This study aims to evaluate the changing proportions of device, drug, and dietary trials over the last decade and identify age-related discrepancies. 

During the last decade, a wide range of clinical epilepsy trials were performed. To better address future needs and direct investment appropriately, characteristics of these trials and potential knowledge gaps require more attention.

ClinicalTrials.org database was used by filtering Interventional Clinical trials and search key of “seizure” or “epilepsy” between 9/1/2008-9/1/2018. The data further categorized into three equal groups: first trimester 2008-2012, second trimester 2012-2015, and third trimester 2015-2018. Chi-square test analysis was performed to compare the intervention groups (device and drug) and between trimesters.

We found 359 interventional seizure clinical trials from 2008 to 2018 including 245 (68.25%) drug, 55 (15.32%) device, and 9 (2.51%) dietary. Patients enrollment in drug, device, dietary studies was 41876 (68.2%), 9051 (15.3), and 489 (2.5%), respectively. Comparing the trimesters, drug clinical trials decreased, while device studies increased (P<0.05). Dietary studies became more prevalent over time (first trimester 1 11.1%, second 11.1%, and third 77.8%). Fewer dietary (N=6, 66.7%), drug (N=135, 55.1%) and device (N=12, 21.8%) trials were performed in children.

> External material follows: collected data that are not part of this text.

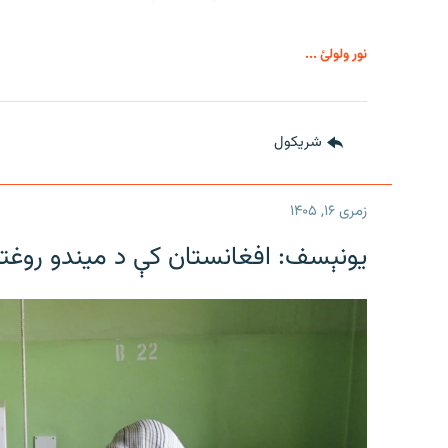
نور ولولئ ...
شريکول
زمری ۱۶, ۱۴۰۵
یونېسف: افغانستان کې د میندو روغتیا 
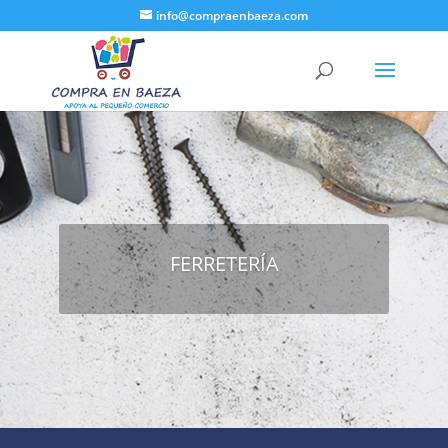
info@compraenbaeza.com
FERRETERÍA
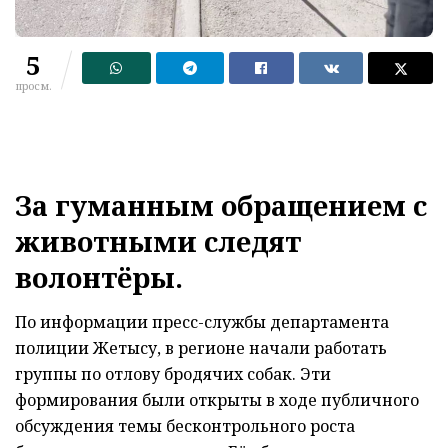
5
просм.
За гуманным обращением с
животными следят
волонтёры.
По информации пресс-службы департамента
полиции Жетысу, в регионе начали работать
группы по отлову бродячих собак. Эти
формирования были открыты в ходе публичного
обсуждения темы бесконтрольного роста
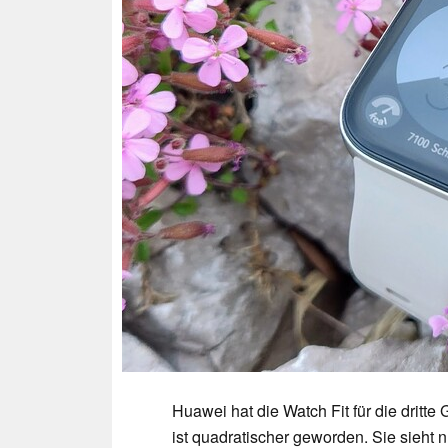
Huawei hat die Watch Fit für die dritt
ist quadratischer geworden. Sie sieht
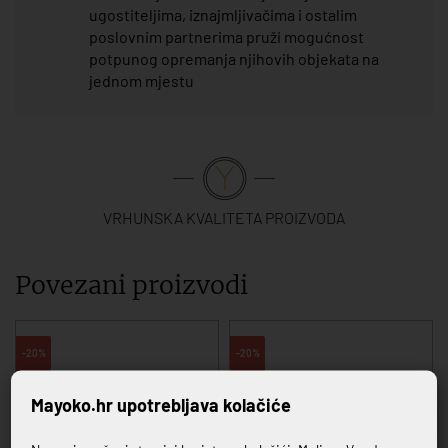
ugostiteljima, iznajmljivačima i ostalim
poslovnim partnerima pruži mogućnost
potpunog opremanja njihovih objekata na
jednom mjestu
VRHUNSKA KVALITETA PROIZVODA
Povezani proizvodi
-20%
-20%
Mayoko.hr upotrebljava kolačiće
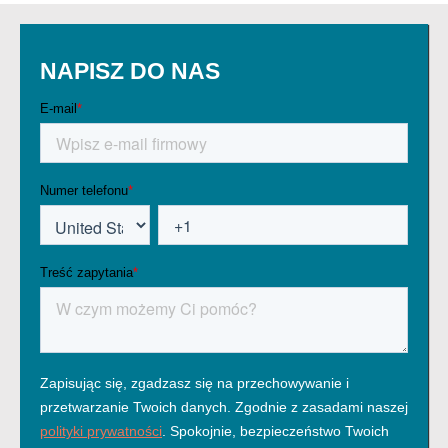
NAPISZ DO NAS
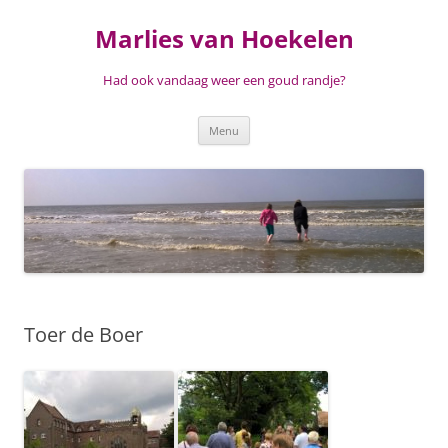
Ga
naar
Marlies van Hoekelen
de
inhoud
Had ook vandaag weer een goud randje?
Menu
Toer de Boer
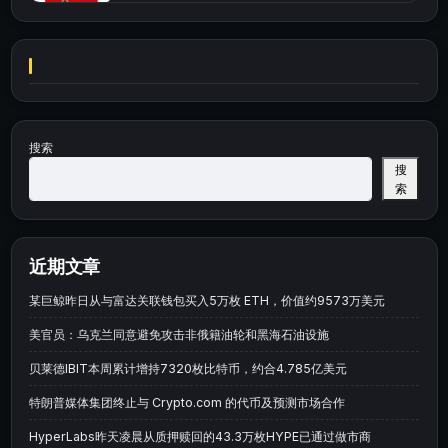
搜索
搜
索
近期文章
某巨鲸昨日从与富达关联钱包买入5万枚 ETH，价值约9573万美元
美官员：乌克兰同意避免攻击非俄籍油轮和黑海石油设施
贝莱德IBIT本周累计增持7320枚比特币，约合4.785亿美元
特朗普媒体集团终止与 Crypto.com 的代币及预测市场合作
HyperLabs昨天凌晨从质押赎回的43.3万枚HYPE已通过做市商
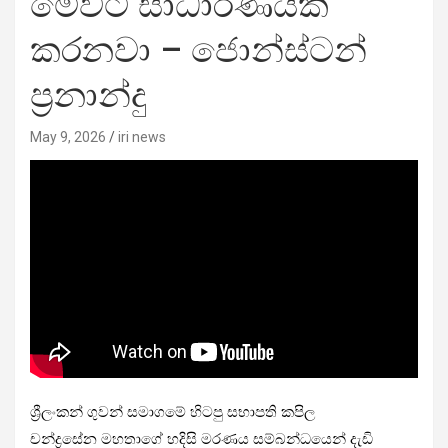
මේවට සාධාරණයක්
කරනවා – ජොන්ස්ටන්
ප්‍රනාන්දු
May 9, 2026
iri news
ශ්‍රීලංකන් ගුවන් සමාගමේ හිටපු සභාපති කපිල
චන්ද්‍රසේන මහතාගේ හදිසි මරණය සම්බන්ධයෙන් දැඩි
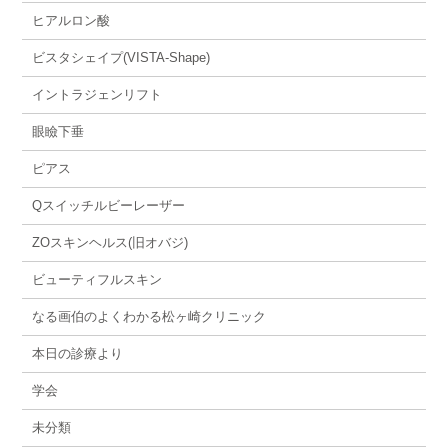
ヒアルロン酸
ビスタシェイプ(VISTA-Shape)
イントラジェンリフト
眼瞼下垂
ピアス
Qスイッチルビーレーザー
ZOスキンヘルス(旧オバジ)
ビューティフルスキン
なる画伯のよくわかる松ヶ崎クリニック
本日の診療より
学会
未分類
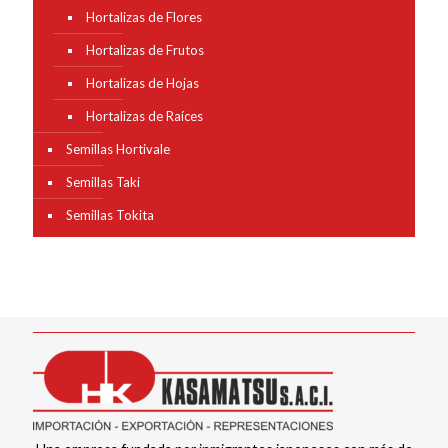
Hortalizas de Flores
Hortalizas de Frutos
Hortalizas de Hojas
Hortalizas de Raíces
Semillas Hortivale
Semillas Taki
Semillas Tokita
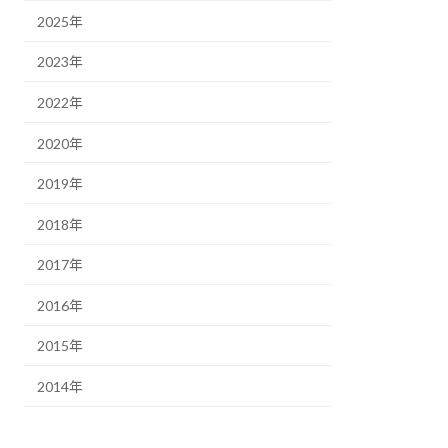
2025年
2023年
2022年
2020年
2019年
2018年
2017年
2016年
2015年
2014年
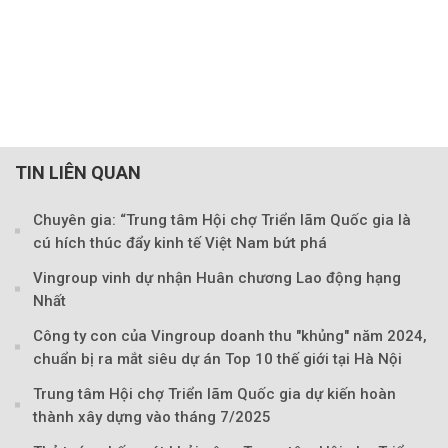
TIN LIÊN QUAN
Chuyên gia: “Trung tâm Hội chợ Triển lãm Quốc gia là
cú hích thúc đẩy kinh tế Việt Nam bứt phá
Vingroup vinh dự nhận Huân chương Lao động hạng
Nhất
Công ty con của Vingroup doanh thu "khủng" năm 2024,
chuẩn bị ra mắt siêu dự án Top 10 thế giới tại Hà Nội
Trung tâm Hội chợ Triển lãm Quốc gia dự kiến hoàn
thành xây dựng vào tháng 7/2025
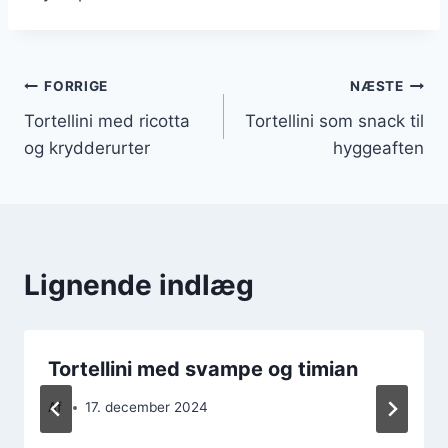
Indlægsnavigation
FORRIGE
NÆSTE
Tortellini med ricotta
Tortellini som snack til
og krydderurter
hyggeaften
Lignende indlæg
Tortellini med svampe og timian
Af
17. december 2024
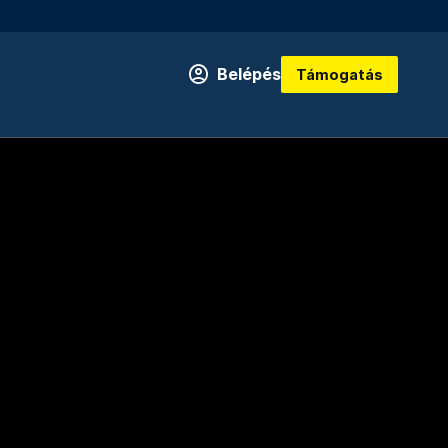
Belépés
Támogatás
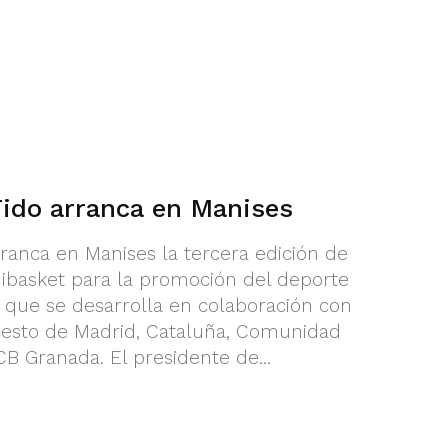
Tido arranca en Manises
anca en Manises la tercera edición de
ibasket para la promoción del deporte
iva que se desarrolla en colaboración con
cesto de Madrid, Cataluña, Comunidad
B Granada. El presidente de...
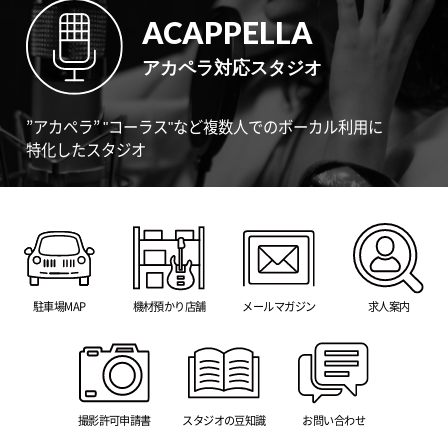
ACAPPELLA
アカペラ対応スタジオ
”アカペラ” "コーラス"など複数人でのボーカル利用に
特化したスタジオ
駐車場MAP
機材預かり店舗
メールマガジン
求人案内
撮影許可申請書
スタジオの豆知識
お問い合わせ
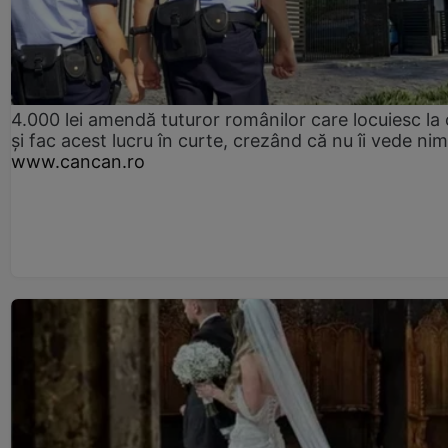
4.000 lei amendă tuturor românilor care locuiesc la
și fac acest lucru în curte, crezând că nu îi vede ni
www.cancan.ro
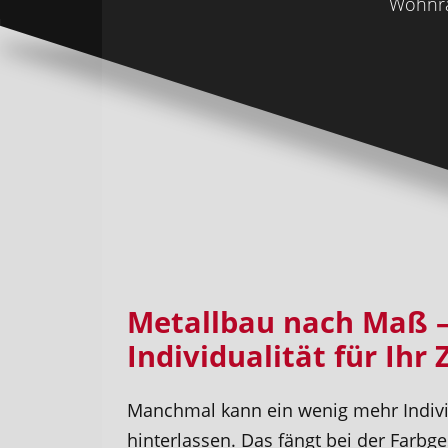
Wohnra
Metallbau nach Maß 
Individualität für Ihr
Manchmal kann ein wenig mehr Indivi
hinterlassen. Das fängt bei der Farbg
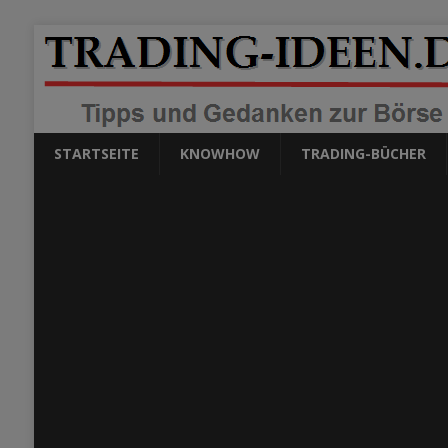
STARTSEITE
KNOWHOW
TRADING-BÜCHER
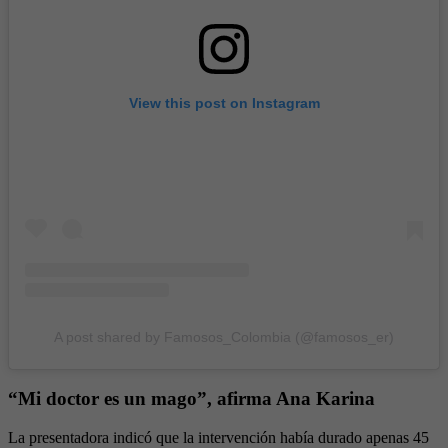
View this post on Instagram
A post shared by Famosos_Colombia (@famosos_er)
“Mi doctor es un mago”, afirma Ana Karina
La presentadora indicó que la intervención había durado apenas 45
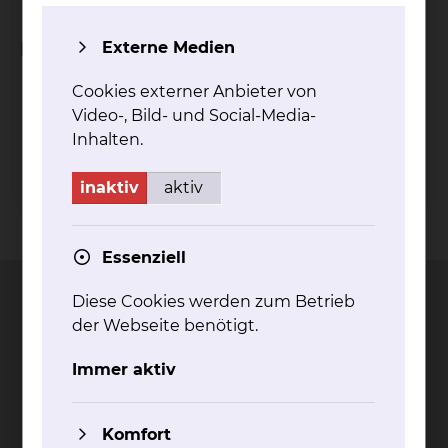
Fachgebiete
Externe Medien
Cookies externer Anbieter von
Orthopädie
Video-, Bild- und Social-Media-
Unfallchirurgie
Inhalten.
inaktiv
aktiv
Kontakt
Impressum
AVB
Datenschutz
Bildnachweise
Entgelttransparenz
Cookie Einstellungen
Essenziell
Diese Cookies werden zum Betrieb
der Webseite benötigt.
Städtisches Klinikum
Immer aktiv
Braunschweig gGmbH
Freisestr. 9/10
Komfort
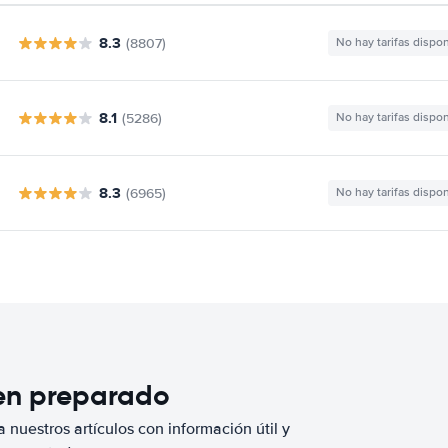
8.3
(8807)
No hay tarifas dispo
8.1
(5286)
No hay tarifas dispo
8.3
(6965)
No hay tarifas dispo
ien preparado
 nuestros artículos con información útil y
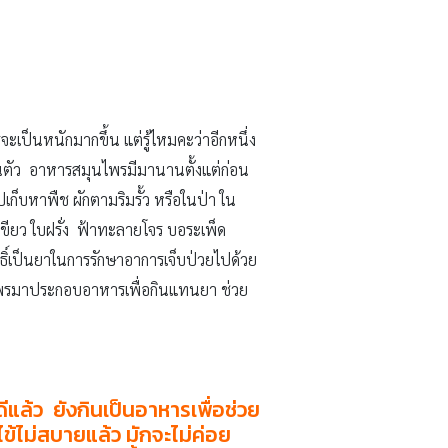
จะเป็นหนักมากขึ้น แต่รู้ไหมคะว่าอีกหนึ่ง
ในตัว อาหารสมุนไพรมีมานานตั้งแต่ก่อน
เก็บหาพืช ผักตามริมรั้ว หรือในป่า ใน
เขียว ใบฝรั่ง ฟ้าทะลายโจร บอระเพ็ด
ิ์เป็นยาในการรักษาอาการเจ็บป่วยไปด้วย
นไพรมาประกอบอาหารเพื่อกินแทนยา ช่วย
ล้ว ยังกินเป็นอาหารเพื่อช่วย
นไข้ไม่สบายแล้ว มักจะไม่ค่อย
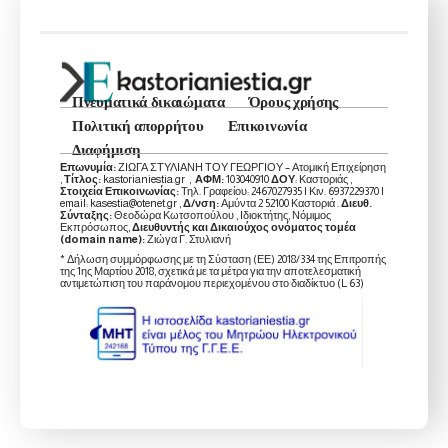
Πνευματικά δικαιώματα
Όρους χρήσης
Πολιτική απορρήτου
Επικοινωνία
Διαφήμιση
Επωνυμία:
ΖΙΩΓΑ ΣΤΥΛΙΑΝΗ ΤΟΥ ΓΕΩΡΓΙΟΥ – Ατομική Επιχείρηση
,
Τίτλος:
kastorianiestia.gr ,
ΑΦΜ:
103040910
ΔΟΥ
: Καστοριάς ,
Στοιχεία Επικοινωνίας:
Τηλ. Γραφείου: 2467027935 | Κιν. 6937229370 |
email: kasestia@otenet.gr ,
Δ/νση:
Αμύντα 2 52100 Καστοριά .
Διευθ.
Σύνταξης:
Θεοδώρα Κωτσοπούλου , Ιδιοκτήτης, Νόμιμος
Εκπρόσωπος,
Διευθυντής και Δικαιούχος ονόματος τομέα
(domain name):
Ζιώγα Γ. Στυλιανή
* Δήλωση συμμόρφωσης με τη Σύσταση (ΕΕ) 2018/334 της Επιτροπής
της 1ης Μαρτίου 2018, σχετικά με τα μέτρα για την αποτελεσματική
αντιμετώπιση του παράνομου περιεχομένου στο διαδίκτυο (L 63)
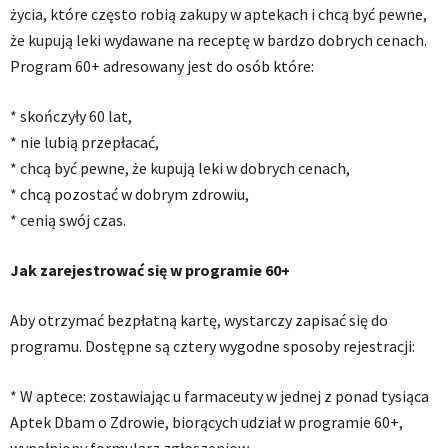
życia, które często robią zakupy w aptekach i chcą być pewne,
że kupują leki wydawane na receptę w bardzo dobrych cenach.
Program 60+ adresowany jest do osób które:
* skończyły 60 lat,
* nie lubią przepłacać,
* chcą być pewne, że kupują leki w dobrych cenach,
* chcą pozostać w dobrym zdrowiu,
* cenią swój czas.
Jak zarejestrować się w programie 60+
Aby otrzymać bezpłatną kartę, wystarczy zapisać się do
programu. Dostępne są cztery wygodne sposoby rejestracji:
* W aptece: zostawiając u farmaceuty w jednej z ponad tysiąca
Aptek Dbam o Zdrowie, biorących udział w programie 60+,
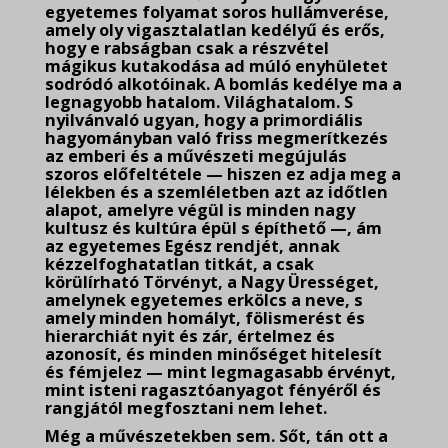
egyetemes
folyamat soros hullámverése,
amely oly vigasztalatlan kedélyű és erős,
hogy e rabságban csak a részvétel
mágikus kutakodása ad múló enyhületet
sodródó alkotóinak. A bomlás kedélye ma a
legnagyobb hatalom. Világhatalom. S
nyilvánvaló ugyan, hogy a primordiális
hagyományban való friss megmerítkezés
az emberi és a művészeti megújulás
szoros előfeltétele — hiszen ez adja meg a
lélekben és a szemléletben azt az időtlen
alapot, amelyre végül is minden nagy
kultusz és kultúra épül s építhető —, ám
az egyetemes Egész rendjét, annak
kézzelfoghatatlan titkát, a csak
körülírható Törvényt, a Nagy Ürességet,
amelynek egyetemes erkölcs a neve, s
amely minden homályt, fölismerést és
hierarchiát nyit és zár, értelmez és
azonosít, és minden minőséget hitelesít
és fémjelez — mint legmagasabb érvényt,
mint isteni ragasztóanyagot fényéről és
rangjától megfosztani nem lehet.
Még a művészetekben sem. Sőt, tán ott a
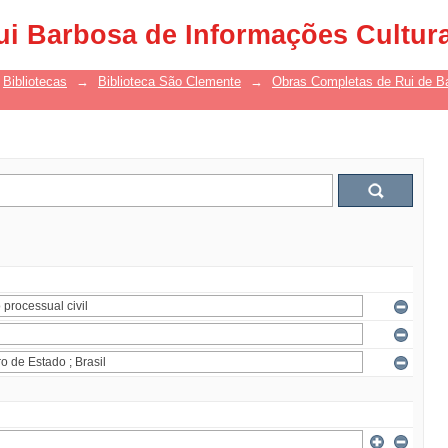
ui Barbosa de Informações Cultur
Bibliotecas
→
Biblioteca São Clemente
→
Obras Completas de Rui de B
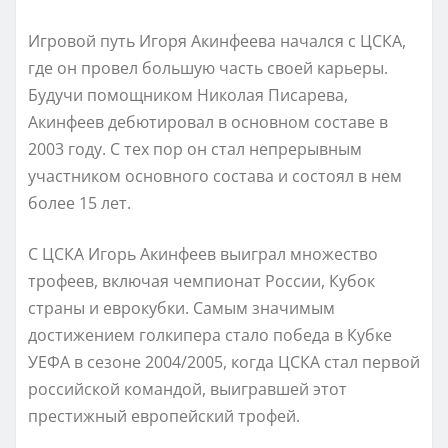
Игровой путь Игоря Акинфеева начался с ЦСКА,
где он провел большую часть своей карьеры.
Будучи помощником Николая Писарева,
Акинфеев дебютировал в основном составе в
2003 году. С тех пор он стал непрерывным
участником основного состава и состоял в нем
более 15 лет.
С ЦСКА Игорь Акинфеев выиграл множество
трофеев, включая чемпионат России, Кубок
страны и еврокубки. Самым значимым
достижением голкипера стало победа в Кубке
УЕФА в сезоне 2004/2005, когда ЦСКА стал первой
российской командой, выигравшей этот
престижный европейский трофей.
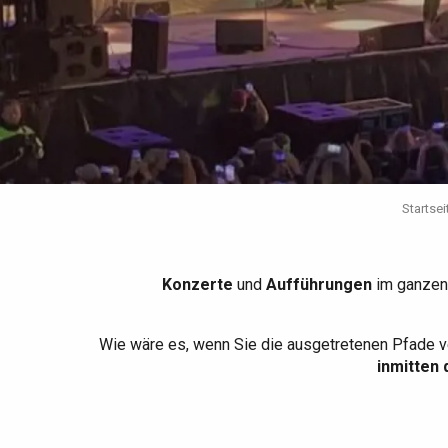
Die gesamte Agenda
Trendige Orte
Aufenthalte am Meer
Frühling
Bester Brunch
Aufenthalte mit dem
Zug
Wenn es regnet
Restaurants mit
Aussicht
Fahrradaufenthalte
Mit den Kindern
Unter Freunden
Startsei
Konzerte
und
Aufführungen
im ganzen
Wie wäre es, wenn Sie die ausgetretenen Pfade v
inmitten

Device, dietary, and drugs constitute the major fields of interventional trials in epilepsy. Our evaluation reveals that drugs trials represented the majority of trials and patient enrollment, but decreased in proportion over the last decade, while the presence of device and dietary trials steadily increased. This may be explained by more competitive marketplace facing new drugs with limited improvements in efficacy. Additionally, more than half of drug and dietary trials involved children, but only one-fifth of subjects enrolled in device trials were children. The relatively low participation of children is of ongoing concern and demonstrates the need for more recruitment and enhance the relevance of findings in children clinical trials.